Based on the creation dates of some accounts, the breach appears to have taken place on October 26, 2017.
The breach is the largest since last year's Equifax leak of 147.9 million pieces of private data ranging from Social Security numbers, birth dates, addresses and some driver's license numbers.
It includes the email addresses and hashed passwords of the more than 92 million users who signed up for the platform up to October 26, 2017, which was the date of the breach, according to a statement from MyHeritage. MyHeritage says it uses third-party payment processors for financial operations, meaning payment data was never stored on its systems, while DNA test results were saved on separate servers from the one that managed user accounts.
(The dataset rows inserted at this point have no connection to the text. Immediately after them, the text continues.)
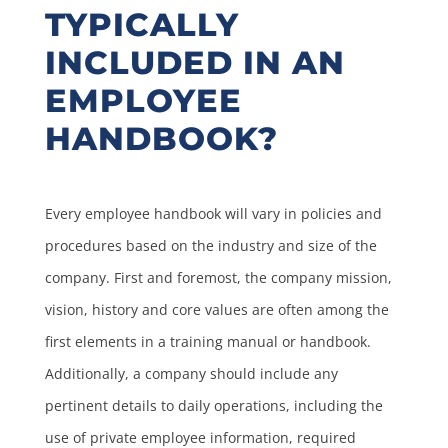
TYPICALLY
INCLUDED IN AN
EMPLOYEE
HANDBOOK?
Every employee handbook will vary in policies and
procedures based on the industry and size of the
company. First and foremost, the company mission,
vision, history and core values are often among the
first elements in a training manual or handbook.
Additionally, a company should include any
pertinent details to daily operations, including the
use of private employee information, required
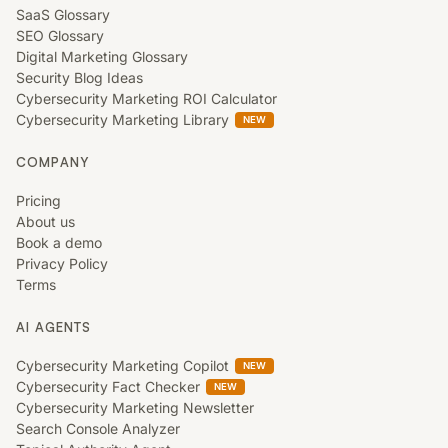
SaaS Glossary
SEO Glossary
Digital Marketing Glossary
Security Blog Ideas
Cybersecurity Marketing ROI Calculator
Cybersecurity Marketing Library
NEW
COMPANY
Pricing
About us
Book a demo
Privacy Policy
Terms
AI AGENTS
Cybersecurity Marketing Copilot
NEW
Cybersecurity Fact Checker
NEW
Cybersecurity Marketing Newsletter
Search Console Analyzer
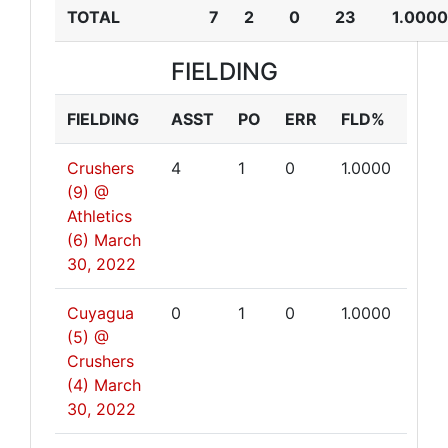
TOTAL
7
2
0
23
1.0000
FIELDING
FIELDING
ASST
PO
ERR
FLD%
Crushers
4
1
0
1.0000
(9) @
Athletics
(6)
March
30, 2022
Cuyagua
0
1
0
1.0000
(5) @
Crushers
(4)
March
30, 2022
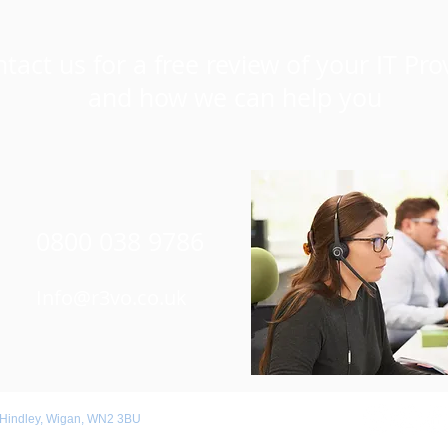
tact us for a free review of your IT Pro
and how we can help you
0800 038 9786
Info@r3vo.co.uk
 Hindley, Wigan, WN2 3BU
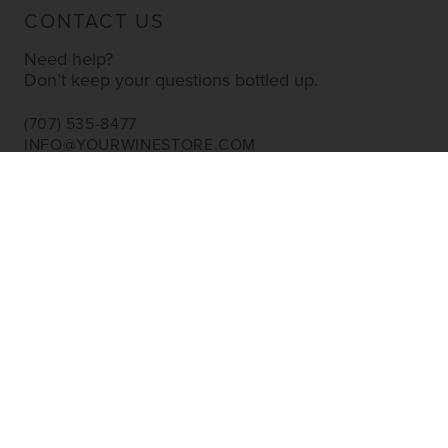
CONTACT US
Need help?
Don’t keep your questions bottled up.
(707) 535-8477
INFO@YOURWINESTORE.COM
CUSTOMER SERVICE
Shipping Information
Corporate Gifting
About Us
FAQ’s
EXPLORE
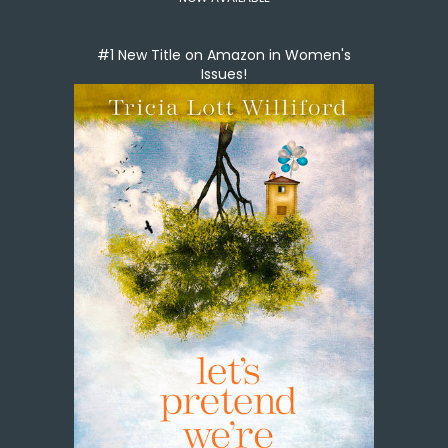
#1 New Title on Amazon in Women's
Issues!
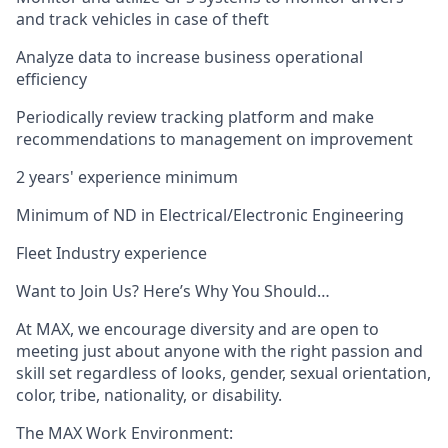
and track vehicles in case of theft
Analyze data to increase business operational
efficiency
Periodically review tracking platform and make
recommendations to management on improvement
2 years' experience minimum
Minimum of ND in Electrical/Electronic Engineering
Fleet Industry experience
Want to Join Us? Here’s Why You Should…
At MAX, we encourage diversity and are open to
meeting just about anyone with the right passion and
skill set regardless of looks, gender, sexual orientation,
color, tribe, nationality, or disability.
The MAX Work Environment:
The company announced the breach on its blog, explaining that an unnamed security researcher contacted them to warn them of a file he had encountered "on a private server", tellingly entitled "myheritage". "This means that anyone gaining access to the hashed passwords does not have the actual passwords".More news: Kate Spade's sister says designer's death 'not unexpected by me'
The email addresses are valuable though, and such a huge list would be a handy starting point for criminals to launch a phishing campaign.
Israel-headquartered MyHeritage enables users to create family trees by searching through historical documents such as census, immigration, marriage and burial records in 42 languages. There has been no evidence that the data in the file was ever used by the perpetrators.
We believe the intrusion is limited to the user email addresses. It's also working with an independent cybersecurity firm, which will conduct reviews to determine the scope of the breach and offer suggestions on preventing something like this from happening again. MyHeritage does not store user passwords, but rather a one-way hash of each password, in which the hash key differs for each customer.
Two-factor authentication was already in development, but the team is "expediting" its rollout, so if you're a user, be sure to set that up as soon as it's available.
Deutsch added in a follow-up post published today that "from the moment this became known to us we have been working literally around the clock, taking additional steps to help protect our users".